Metodologia usa monitoramento diário de notícias

O relatório utiliza a produção de contradados a partir do Monitor de Feminicídios no Brasil (MFB), também vinculado ao Lesfem. O sistema faz o monitoramento diário de fontes não estatais, como sites de notícias, que tratam de mortes violentas intencionais de mulheres. Além da análise quantitativa e qualitativa, os dados são comparados com registros oficiais.

Segundo a pesquisadora, as profissionais que realizam o acompanhamento têm um olhar especializado para identificar tentativas de feminicídio. Ela destaca que nem todos os estados e municípios investem na formação específica de agentes de segurança para tipificar esse tipo de crime.

Perfil das vítimas de feminicídio em 2025

Entre os quase 7 mil casos registrados, 75% ocorreram no âmbito íntimo — quando o agressor faz ou fez parte do círculo de convivência da vítima, como companheiros, ex-companheiros ou pais de seus filhos.

Os dados apontam ainda que:

  • 38% das mulheres foram mortas ou agredidas na própria casa;
  • 21% dos casos ocorreram na residência do casal;
  • 30% das vítimas tinham entre 25 e 34 anos, com mediana de 33 anos;
  • ao menos 22% haviam denunciado os agressores antes do crime;
  • 69% das vítimas com dados conhecidos tinham filhos ou dependentes;
  • 101 mulheres estavam grávidas no momento da violência;
  • 1.653 crianças ficaram órfãs.

Perfil dos agressores e meios utilizados

A idade média dos agressores é de 36 anos.
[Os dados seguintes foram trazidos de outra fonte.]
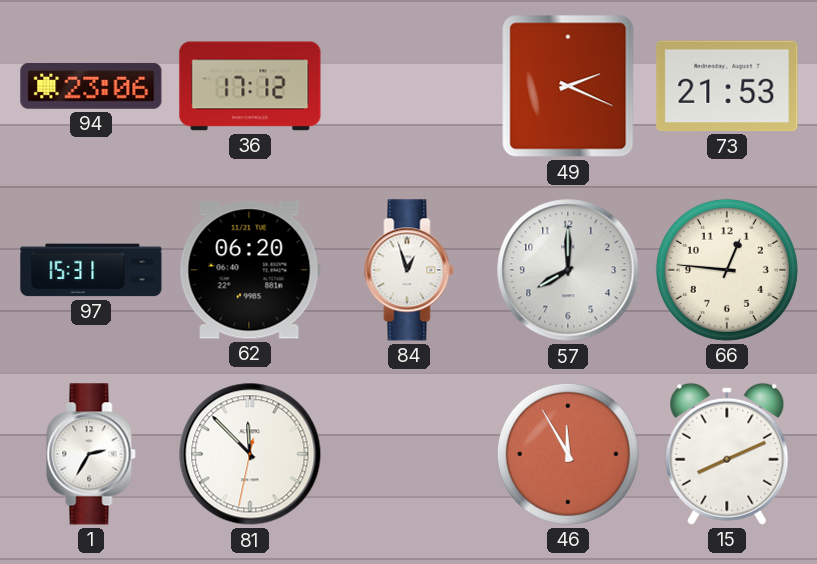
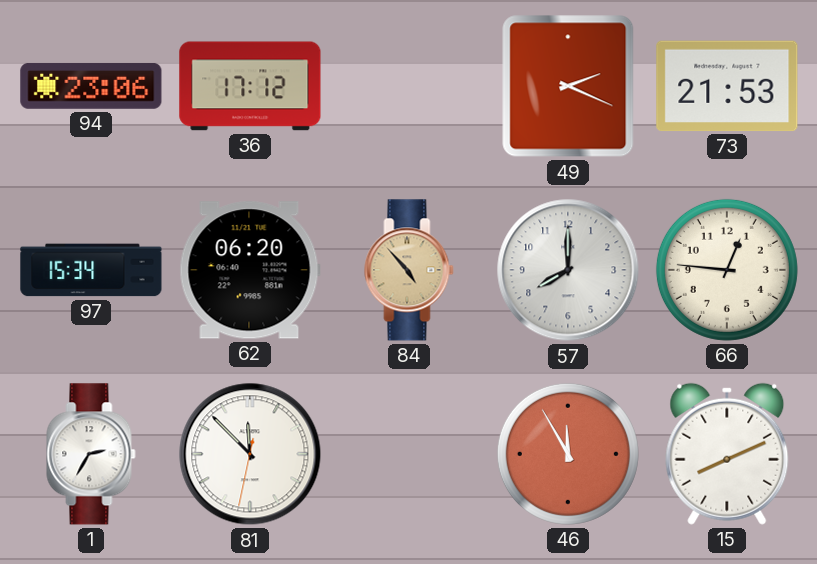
97: 15:31 -> 15:34
84: 12:57 -> 4:53
84 dial: white -> champagne
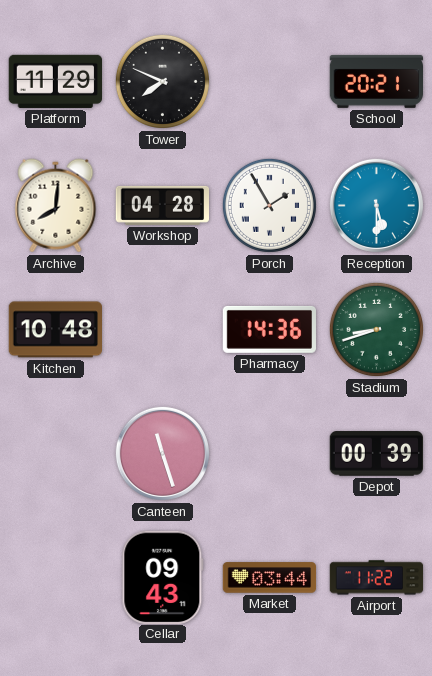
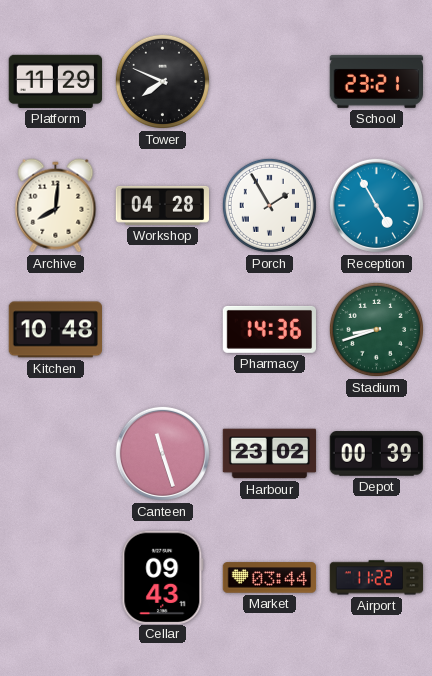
School: 20:21 -> 23:21
Reception: 5:30 -> 4:55
Harbour: none -> 23:02
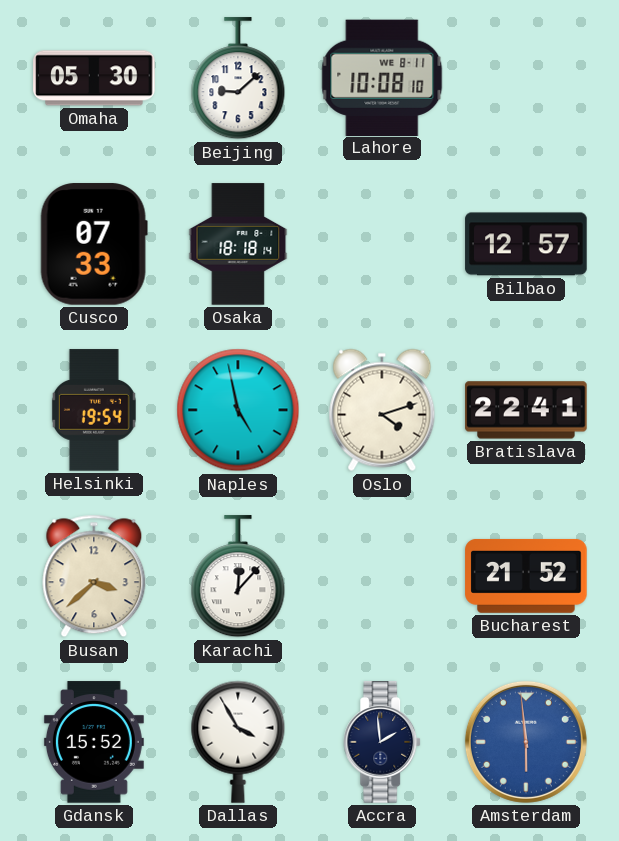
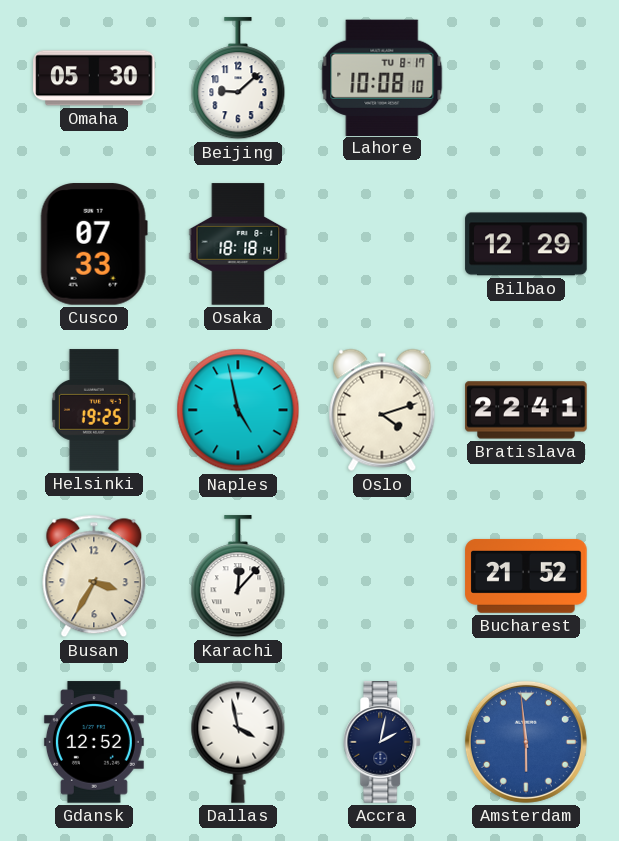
Lahore date: WE 8-11 -> TU 8-17
Bilbao: 12:57 -> 12:29
Helsinki: 19:54 -> 19:25
Busan: 3:38 -> 3:35
Gdansk: 15:52 -> 12:52
Dallas: 3:55 -> 3:58
Accra: 1:59 -> 2:02
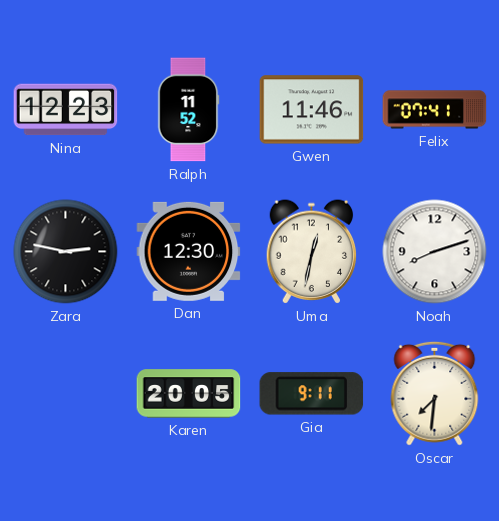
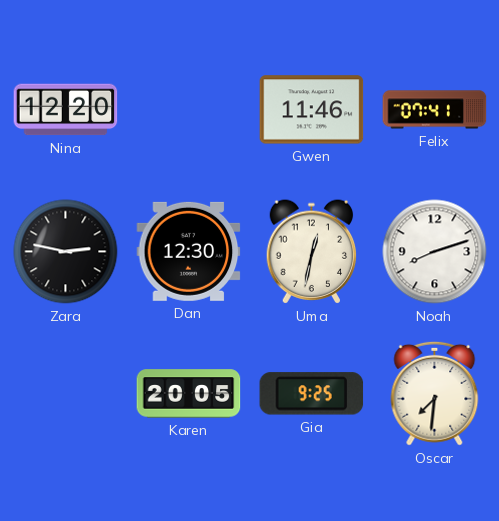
Nina: 12:23 -> 12:20
Ralph: 11:52 -> none
Gia: 9:11 -> 9:25
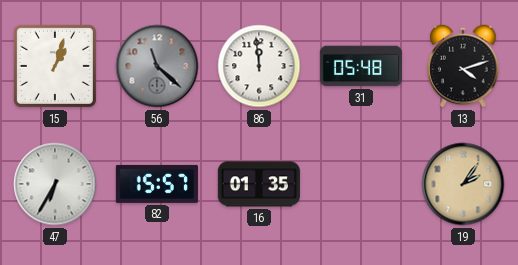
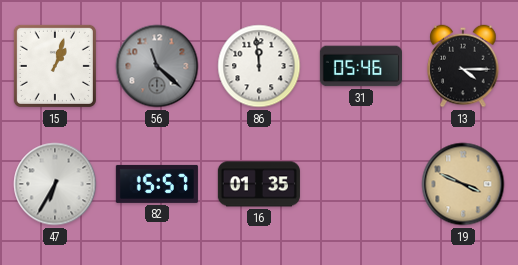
31: 05:48 -> 05:46
13: 4:12 -> 4:15
19: 2:06 -> 3:49
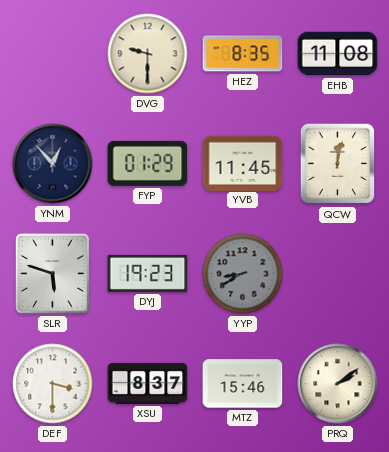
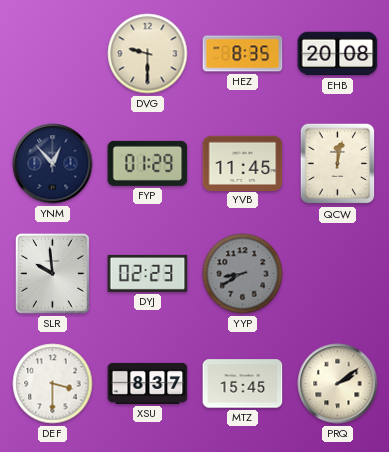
EHB: 11:08 -> 20:08
SLR: 5:48 -> 9:59
DYJ: 19:23 -> 02:23
MTZ: 15:46 -> 15:45
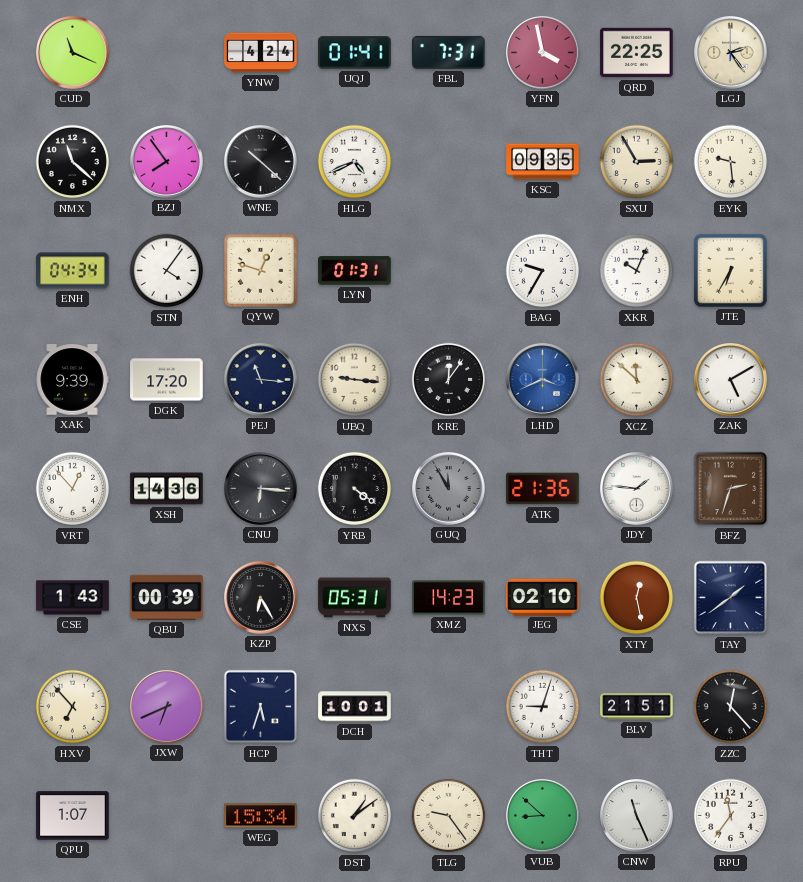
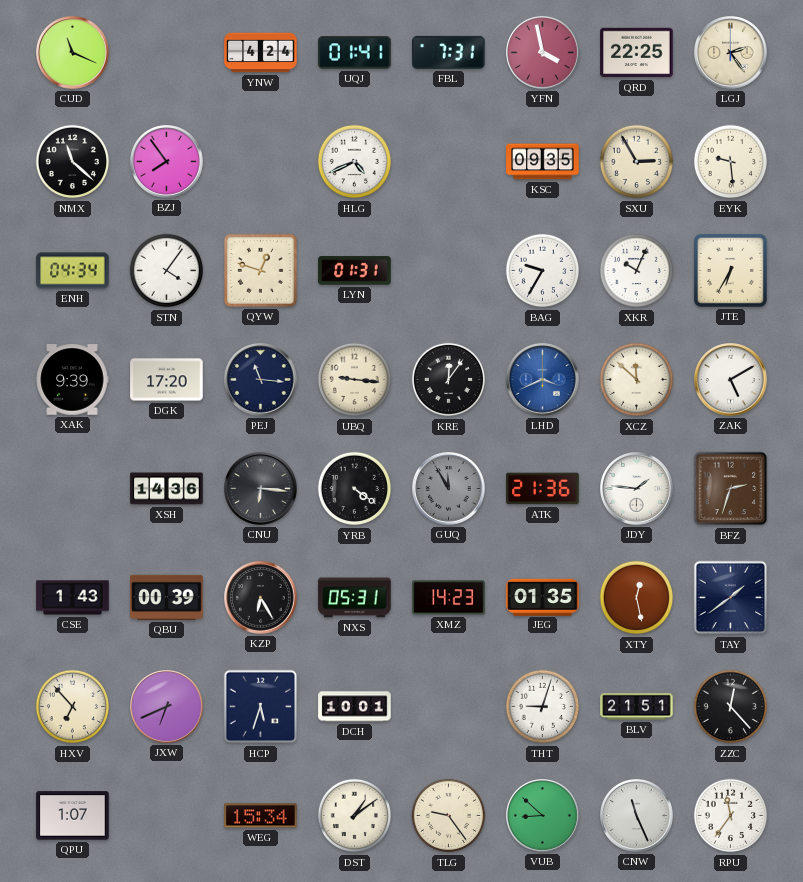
WNE: 10:22 -> none
VRT: 12:53 -> none
JEG: 02:10 -> 01:35
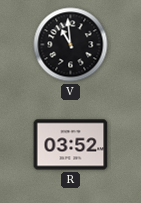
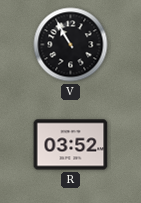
V: 10:59 -> 10:55
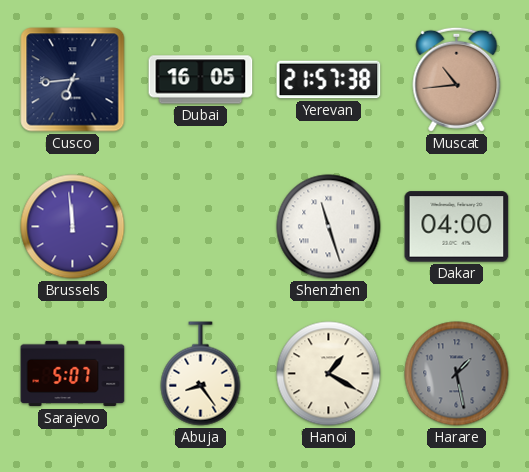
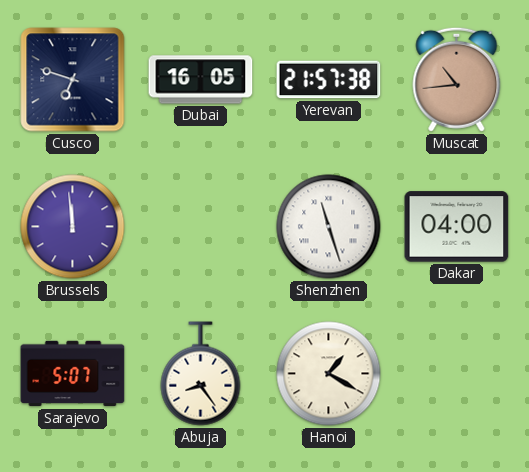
Cusco: 6:44 -> 6:48
Harare: 1:28 -> none
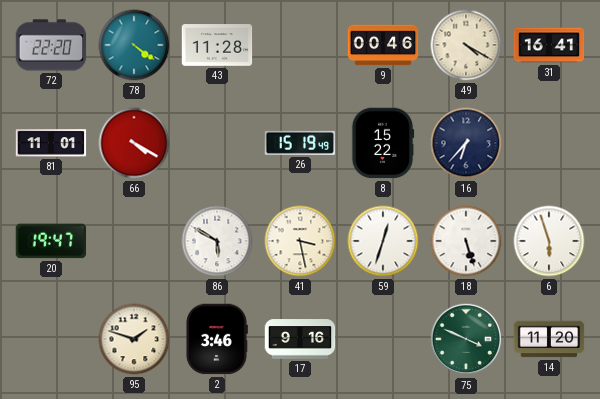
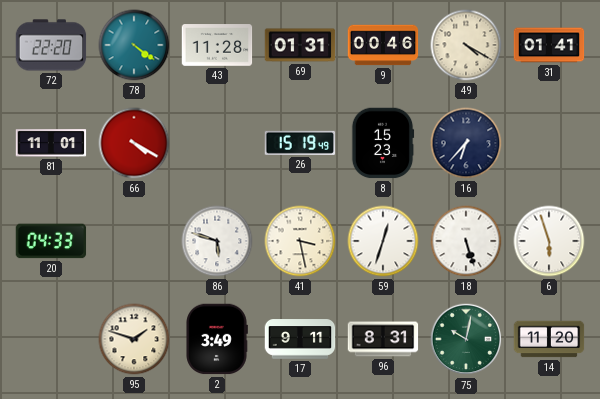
69: none -> 01:31
31: 16:41 -> 01:41
8: 15:22 -> 15:23
20: 19:47 -> 04:33
86: 5:50 -> 5:48
2: 3:46 -> 3:49
17: 9:16 -> 9:11
96: none -> 8:31
75: 3:49 -> 10:02
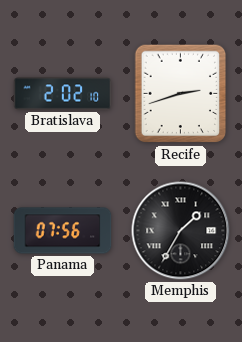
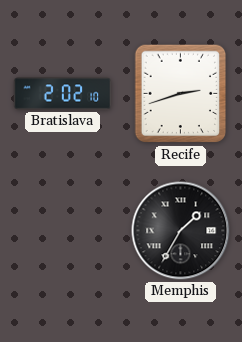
Panama: 07:56 -> none
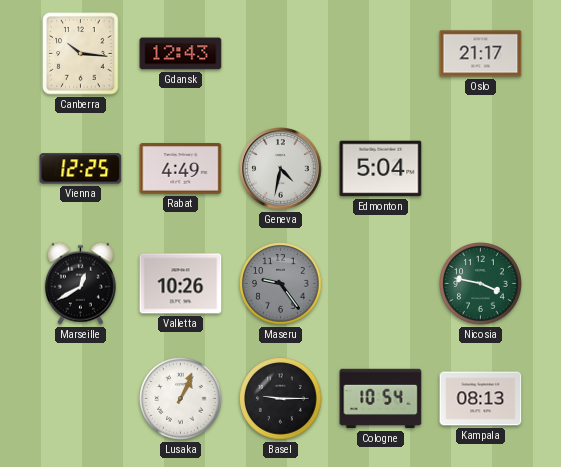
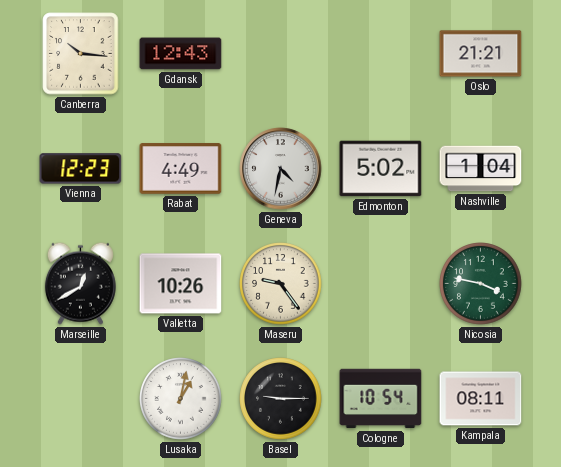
Oslo: 21:17 -> 21:21
Vienna: 12:25 -> 12:23
Edmonton: 5:04 -> 5:02
Nashville: none -> 1:04
Maseru dial: grey -> cream
Lusaka: 1:04 -> 1:02
Kampala: 08:13 -> 08:11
Em 94% dos casos, o crime foi cometido por uma única pessoa. Outros 5% envolveram múltiplos autores.

Quanto ao meio utilizado, quase metade dos crimes (48%) foi praticada com arma branca, como faca, foice ou canivete. Em 7,91% dos casos com dados conhecidos, houve morte do suspeito após o feminicídio, na maioria das vezes por suicídio. A prisão foi confirmada em ao menos 67% das ocorrências com informações disponíveis.

Violência é resultado de ciclo prolongado

Para a pesquisadora, o feminicídio é resultado de um ciclo de violências acumuladas ao longo do tempo. “O feminicídio não é um crime inesperado. É um crime que resulta de relações familiares e íntimas. E ele se dá depois de um ciclo de violências de vários tipos”, afirmou.

Ela acrescenta que fatores como machismo, misoginia e padrões sociais centrados em valores masculinos contribuem para a negligência dos sinais prévios de violência. Casos recentes mostram que, mesmo com medida protetiva, algumas mulheres não receberam proteção efetiva do Estado.

Daiane também aponta a influência de redes conhecidas como “machosfera”, que, segundo ela, fortalecem ideais machistas e misóginos, inclusive entre jovens e crianças, ampliando o ambiente de tolerância à violência contra a mulher.